Sharon thus did not manage to win the required support of 61 members in the Knesset, leaving him in charge of a lame-duck administration whose policies can be blocked by his opponents.

He had no choice but to call an early election and accede to Netanyahu’s demands. Sharon and Netanyahu are set to contest for leadership of Likud next month, when the party will decide who will be its candidate for prime minister.

Current predictions are that Sharon will narrowly beat Netanyahu in the elections held by the Central Committee. Labour is in the midst of its own election contest, with both the mayor of the city of Haifa, Amram Mitzna, and the chairman of the Committee for Foreign and Defence Affairs of the Knesset, Haim Ramon, leading the former minister of defence Binyamin Ben-Eliezer in the polls. Present estimates predict a victory for Likud, but the only certainty is that Israel faces a period of profound instability and social and political polarisation.

Ben-Eliezer was forced to withdraw from the coalition government due to the mounting opposition of broad sections of the working class to Likud’s economic austerity measures and its war against the Palestinians. This came to a head over Sharon’s commitment to invest hundreds of thousands of Israeli Shekels in the settlements on the Occupied Territories. Labour could not continue to support the government without signing its own political death warrant.

Shimon Peres, who led Labour into the coalition with Sharon and the Likud, wrote in Haaretz, “When the nation has people hungry for bread, the social issue must be at the top of our agenda. But it is impossible to correct the social situation without correcting the economy itself. As long as investments in Israel are not renewed and tourists don’t come back, as long as the flow of capital out of Israel isn’t stopped and budgets are disbursed according to parochial demands, the economy will not recover. And as long as the security situation is unstable, the basic conditions for social and economic deterioration will not change.”

Haaretz, which purports to be the voice of liberal opposition to Likud, proclaimed that “the collapse of the outgoing government can only be welcomed. It will be remembered as one of the worst governments in Israel’s history. It must now be hoped that the upcoming election will produce a coalition wise enough to repair the damage and restore the country to the right path.”

But a progressive outcome to the election depends on a political break by the working class with Labour, which propped up Sharon until it became impossible to continue to do so.

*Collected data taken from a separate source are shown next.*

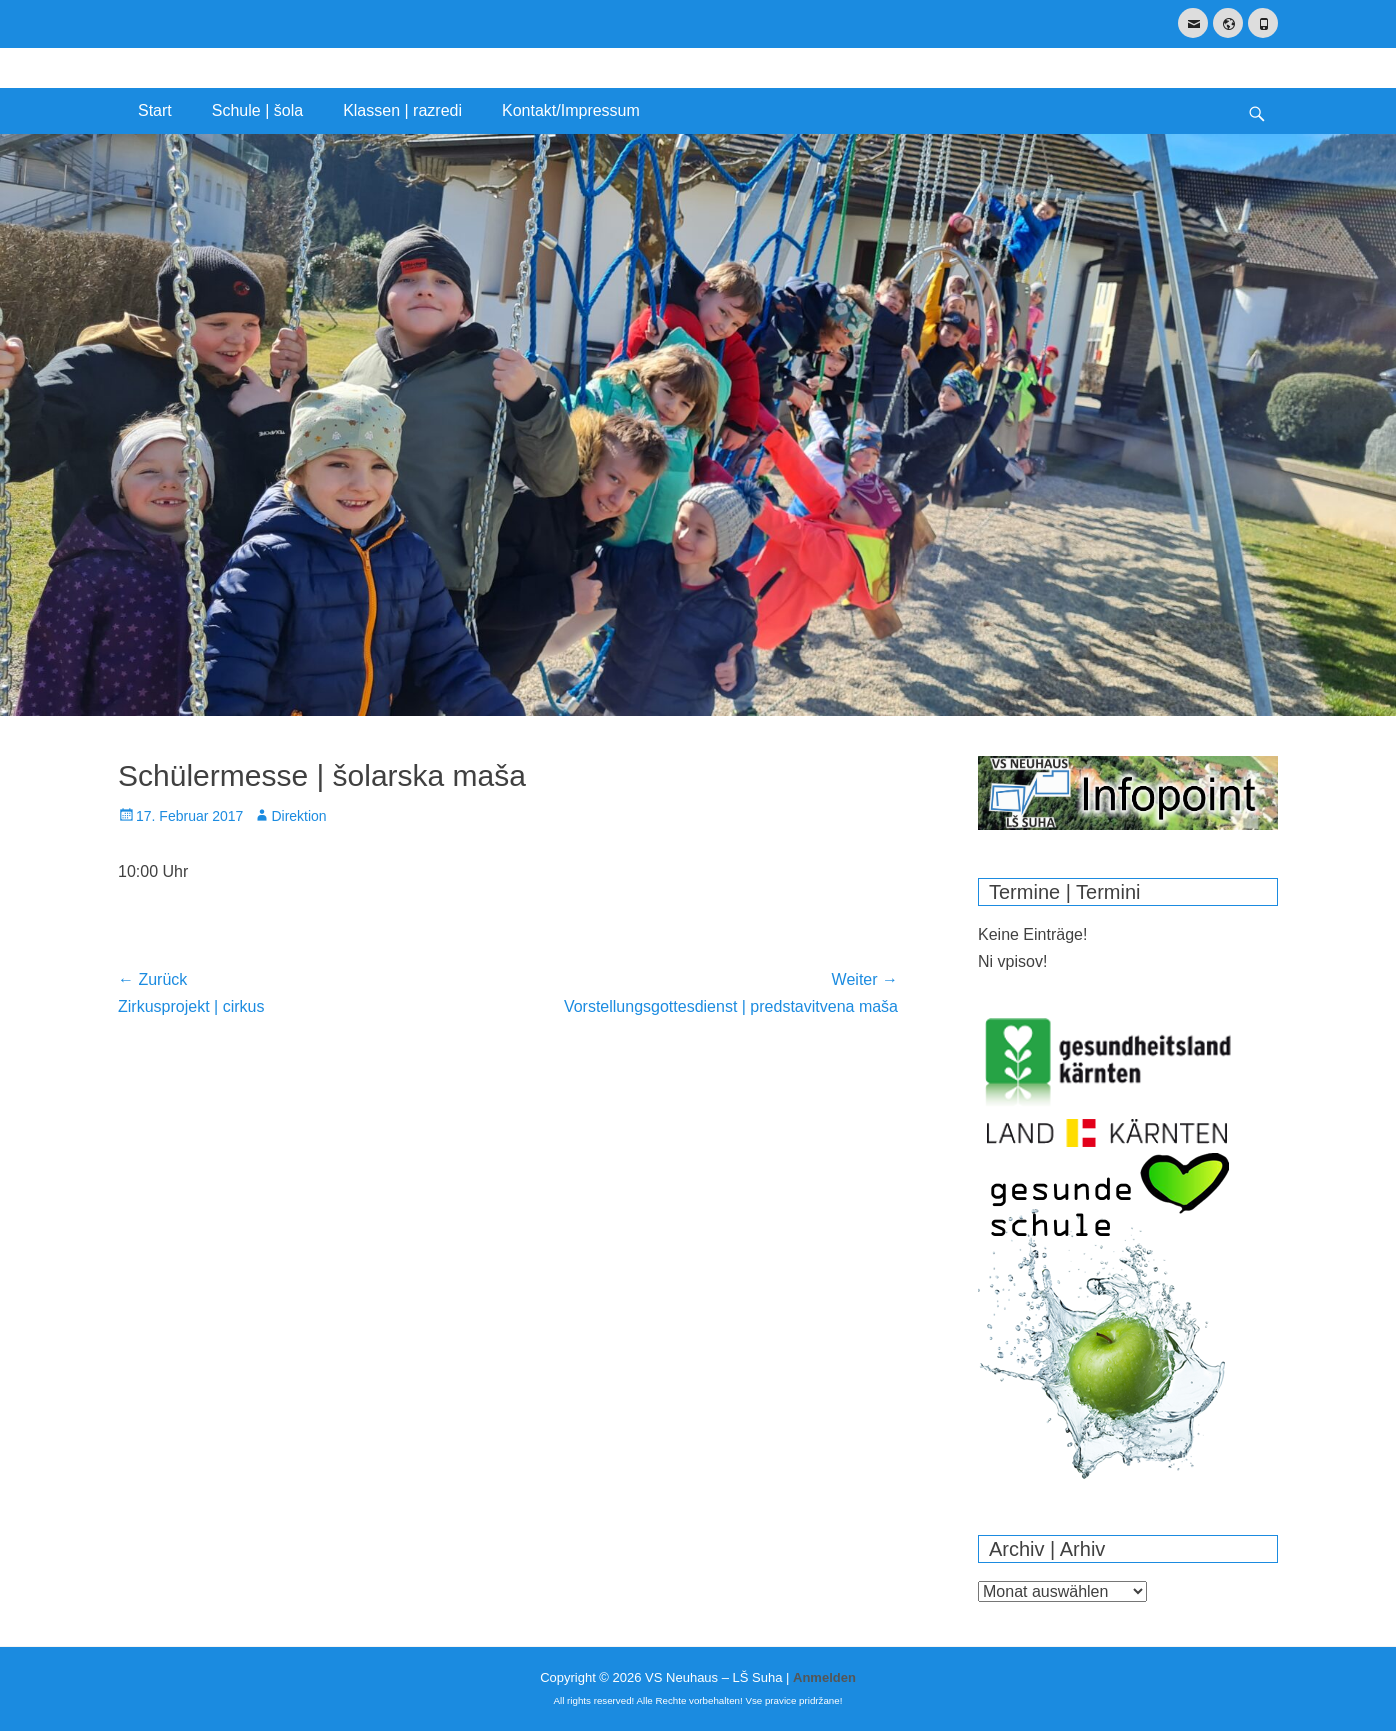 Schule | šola (257, 110)
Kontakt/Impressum (571, 110)
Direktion (298, 816)
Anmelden (824, 1677)
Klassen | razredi (402, 110)
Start (155, 110) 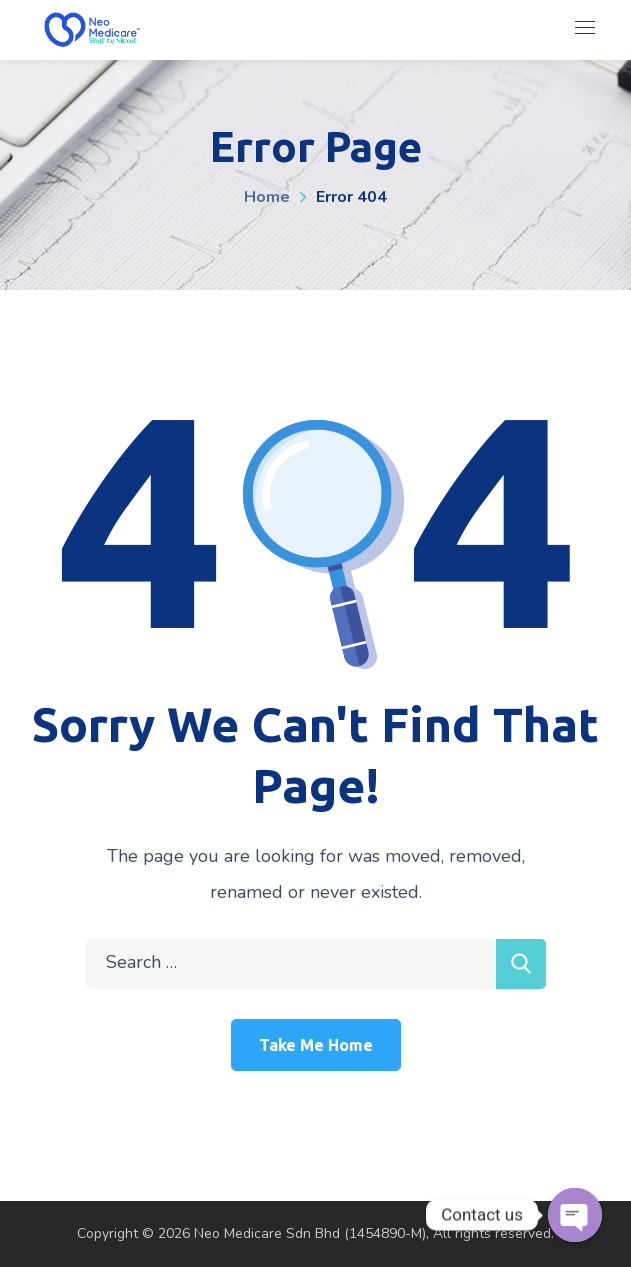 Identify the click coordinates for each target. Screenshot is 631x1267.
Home (267, 197)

In the right-wing Jerusalem Post, Uri Dan, the Middle East correspondent of the New York Post and a close friend of Sharon, gave a fairly accurate account of the service performed by Labour for Likud: “Only by co-operation in the government with Nobel Peace Prize Laureate Shimon Peres could Sharon cause the delegitimisation of that other Nobel winner, Yasser Arafat. The White House is now closed to Arafat, after Peres himself, in a terrible, historic mistake, opened its gates to Arafat, on September 13, 1993, during Bill Clinton’s presidency. Only together with Binyamin Ben-Eliezer and Shimon Peres could Sharon restore freedom of action to the IDF [Israeli Defence Forces] and enable it to pursue the terrorists, arrest or kill them, leave the West Bank cities and return to them, raid the Gaza Strip, in other words, wage a round-the-clock anti-terror campaign.” He concluded, “Sharon, in the 20-month campaign he waged as the head of the national unity government, turned the Labour Party into a duster he used to erase the Oslo tragedy from the blackboard.”

The right-wing trajectory of Labour means that the opposition to Sharon’s war and budget cuts is developing largely outside its ranks. Last week saw a massive peace demonstration in Tel-Aviv, numbering over 100,000. Adam Keller, spokesman for the Gush Shalom pacifist movement, commented on the absence of leading Labour Ministers and MKs.

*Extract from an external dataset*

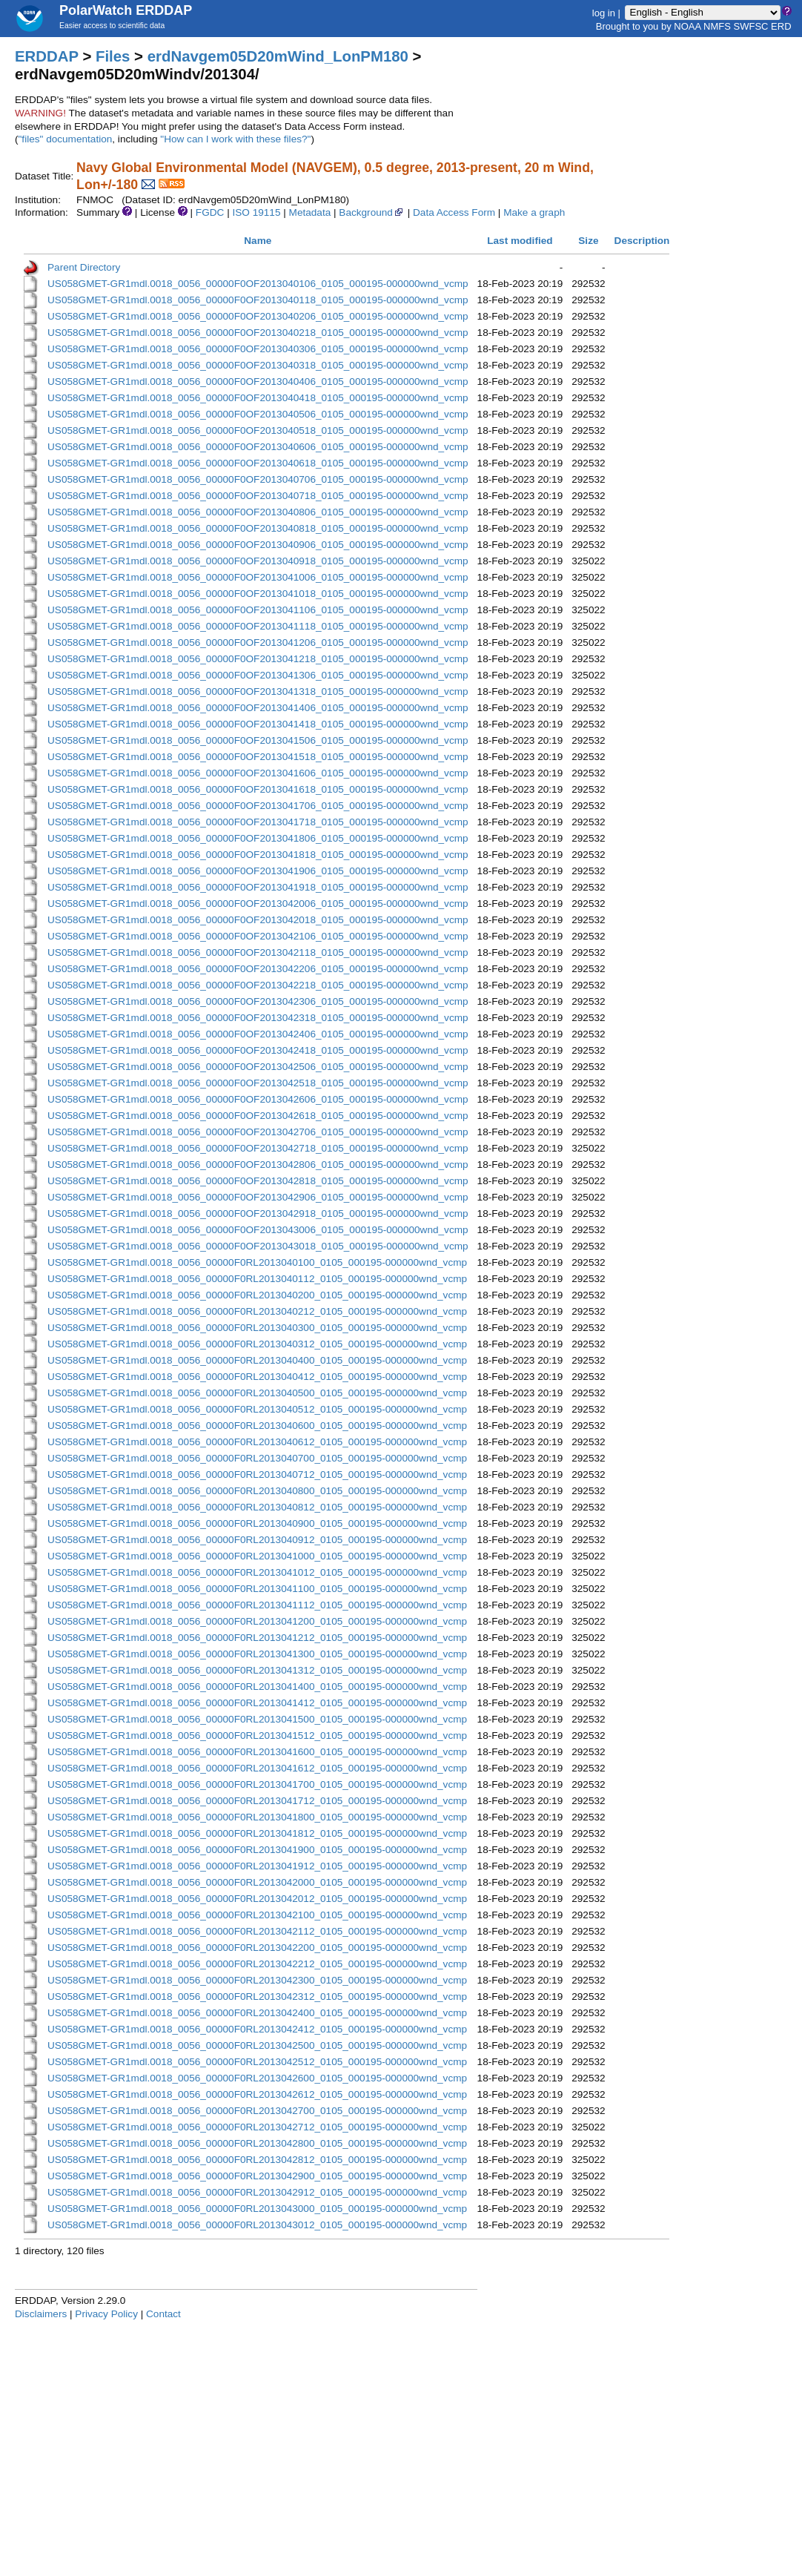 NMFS (717, 26)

He wrote, “At least, attending this year’s rally—unlike those of the past two years—did not involve the emotional wrench of having to listen to a keynote speaker directly involved in the war against the Palestinians—PM Ehud Barak in the rally of November 2000; Dalia Rabin-Pelosof, Deputy Defence Minister in 2001...

“So, this year’s Rabin Rally, seven years after the murder [of the former Labour prime minister by a rightist religious zealot], however officially touted as ‘non-partisan’, was in a way the first manifestation of a new political reality. In other times, the enormous sign ‘We Believe in Peace’ over the podium may have been only a cliché or pious wish; in the Israel of November 2002 it was just a bit more: a crowd of about 100,000 mostly young people defying the trend of ‘peace is dead’.”

The World Socialist Web Site handed out leaflets opposing war against Iraq, which were read with interest by demonstrators as well as foreign reporters and tourists. Many people said they already knew of the World Socialist Web Site and read it on a regular basis.

The WSWS interviewed participants at the demonstration. Most protesters expressed bitterness towards the Labour Party for collaborating with Sharon.

Ami, 26, a student in the University of Tel Aviv, said, “I can’t believe that the Labour Party decided to leave Sharon because of genuine concern for our future—students, workers, youth and pensioners. It did it because Labour knows that the Likud will win a serious section of the Israeli public and the leaders of the Labour Party want to rebuild their own organisation. Nonetheless, I really believe that this is the worst government we have ever had and we need to bring down Sharon. A government with Sharon and the right wing will mark a new period in Israeli politics, mainly because the budget will abandon the vast majority of the population and invest the money in the occupation.”

Debra, 37, a high school English teacher, said, “I agree that Bush’s war on Iraq has nothing to do with questions of ‘democracy’ or ‘weapons of mass destruction’. Why doesn’t the media publish that it was the US that stood behind [Saddam] Hussein before the 1990s? Why does the media refuse to acknowledge the fact that this is a war for oil? I am frightened, mainly because I know perfectly well that if Saddam isn’t in charge in Iraq there it will another dictator, like America did in Afghanistan. And who promises us that this ruler won’t develop weapons of mass destruction and afterwards will betray its sponsor, the US?”

Sylvia, a British journalist, said, “It is great to read the World Socialist Web Site here! What a lovely surprise! Although I’m 100 percent Labour, I believe that many things your friends in the UK are saying are correct. I came to Israel and I’m totally shocked. Israel’s government is throwing the fate of its citizens to hell. The occupation is the main factor in the collapse of Israel’s economy. I didn’t see any Western country with so many elements of social morbidity: poverty, beggary and starvation. And all of this because Israel wants occupation.

“The only way to save the Israeli and Palestinian people is to go forward to a Palestinian state with Jerusalem as its capital, alongside Israel.”

Eitan, 21, is a soldier in the IDF. He said, “I won’t serve the occupation in the West Bank and Gaza. I think that our rulers are using us as human shields for realising their horrors. We should bring down Sharon and Arafat. I won’t vote Labour, mainly because I think that it is an elitist party which has totally estranged itself from the young generation because this is a party of capitalist and robbers! I believe in a politics of democratic socialism, freedom, civil and human rights. Rabin led our country towards a social-democratic future, peace and civil liberties. The only way to kick out Sharon is by building a social-democratic party that will struggle for peace and liberty.”